Airbnb Alternatives: House Sitting, Glamping, & Boutique Hotels

Airbnb is one of the most popular vacation rental and long-term rental booking websites. According to SimilarWeb, Airbnb’s website is second only to in the Accommodation and Hotels category. The company has completely transformed the short-term rental marketplace, as well as deeply affecting the long-term rental property market. Whether you feel that Airbnb is a savior or a demon, you have more accommodation alternatives to choose from than ever before.

Airbnb’s vacation rental marketplace might be eating the travel world, but it is definitely not the only option available. Don’t get me wrong, I like staying in Airbnb properties. But also I like to broaden my horizons and experience new things. Airbnb used to be the alternative, now it’s mainstream.

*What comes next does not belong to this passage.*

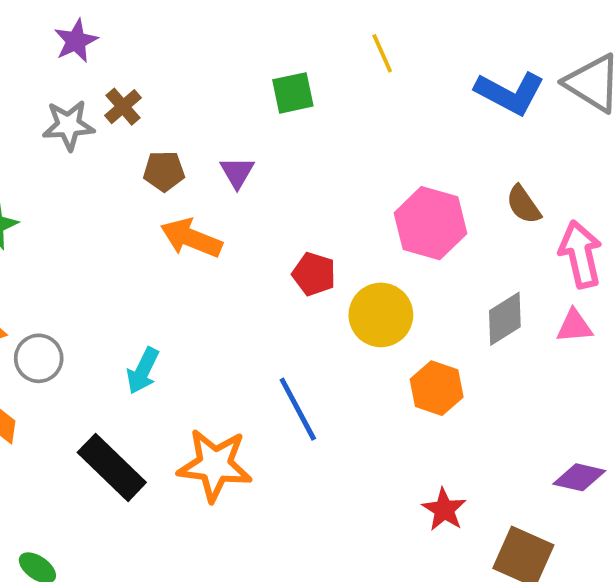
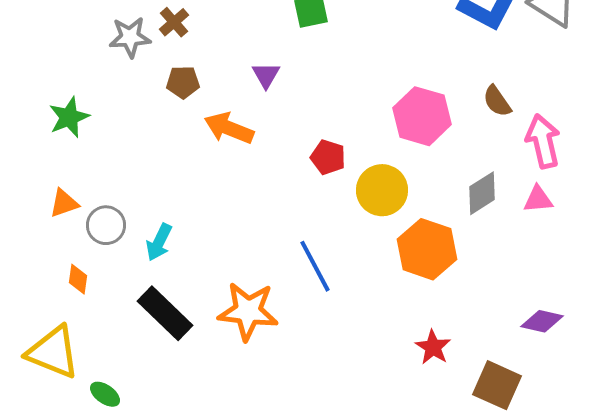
brown pentagon: (164, 171) -> (183, 82), moved
cyan arrow: (143, 371) -> (159, 242), moved
orange hexagon: (437, 388) -> (427, 249), size x1.4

In discussions on Twitter, in forums, and among friends, I’ve always defended Airbnb. Although the service gets a lot of criticism, it has served many travelers well. Airbnb also has some aspects that no other service has been able to copy or improve on. After 8 years of using the service, it’s clear that it isn’t the same as it used to be. The last experience I had in early 2022 was horrible. It seems to me that Airbnb doesn’t care anymore. Did they ever? Too big to fail?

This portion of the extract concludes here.